• **Provided information**

'''

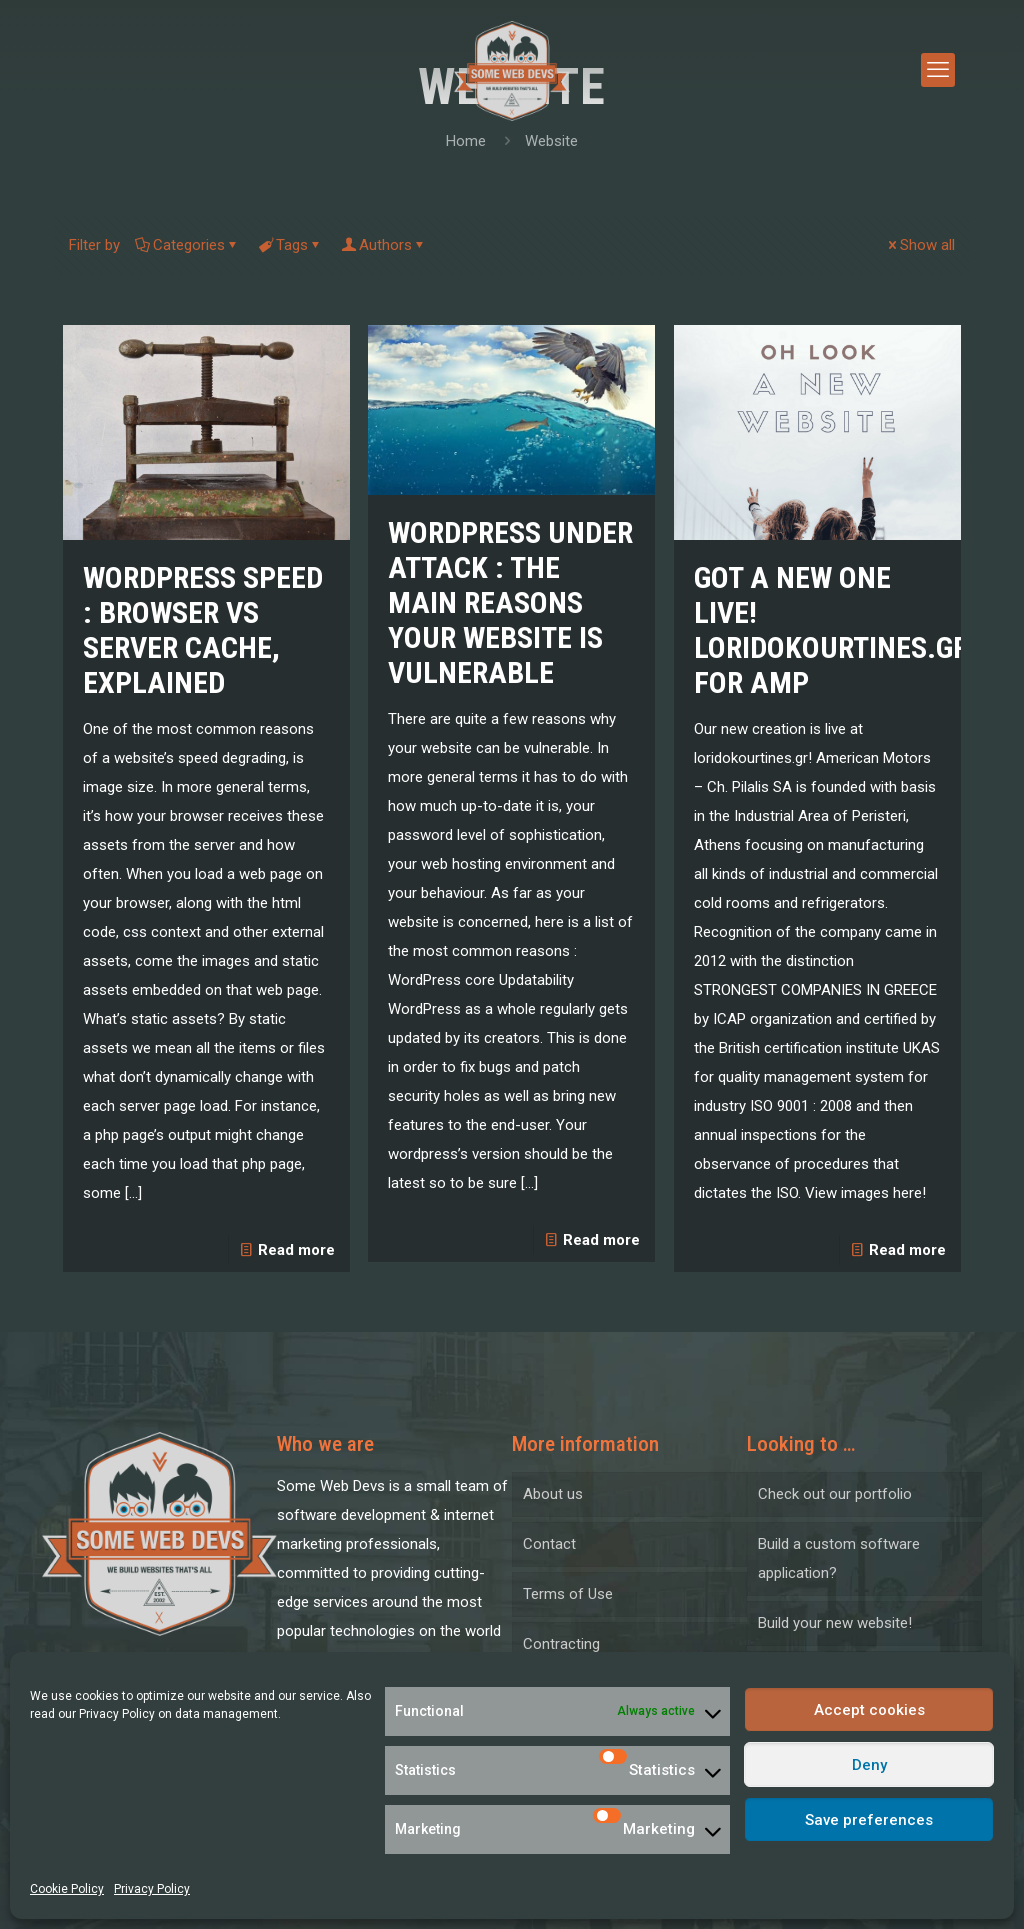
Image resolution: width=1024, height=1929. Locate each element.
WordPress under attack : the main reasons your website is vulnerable (510, 602)
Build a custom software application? (839, 1558)
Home (466, 141)
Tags (290, 245)
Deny (869, 1765)
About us (553, 1494)
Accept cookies (869, 1710)
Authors (384, 245)
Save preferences (869, 1820)
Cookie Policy (67, 1889)
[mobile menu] (938, 70)
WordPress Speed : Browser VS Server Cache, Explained (203, 630)
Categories (187, 245)
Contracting (561, 1644)
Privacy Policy (117, 1714)
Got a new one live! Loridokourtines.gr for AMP (831, 630)
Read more (296, 1250)
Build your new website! (835, 1623)
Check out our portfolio (835, 1494)
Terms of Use (568, 1594)
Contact (549, 1544)
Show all (920, 245)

'''

• **Exercise details**
Exactly and only the lines from the one containing "Cookie Policy (67, 1889)" through the end of the material are to be reproduced, both ends included.

• **The completed task**
Cookie Policy (67, 1889)
[mobile menu] (938, 70)
WordPress Speed : Browser VS Server Cache, Explained (203, 630)
Categories (187, 245)
Contracting (561, 1644)
Privacy Policy (117, 1714)
Got a new one live! Loridokourtines.gr for AMP (831, 630)
Read more (296, 1250)
Build your new website! (835, 1623)
Check out our portfolio (835, 1494)
Terms of Use (568, 1594)
Contact (549, 1544)
Show all (920, 245)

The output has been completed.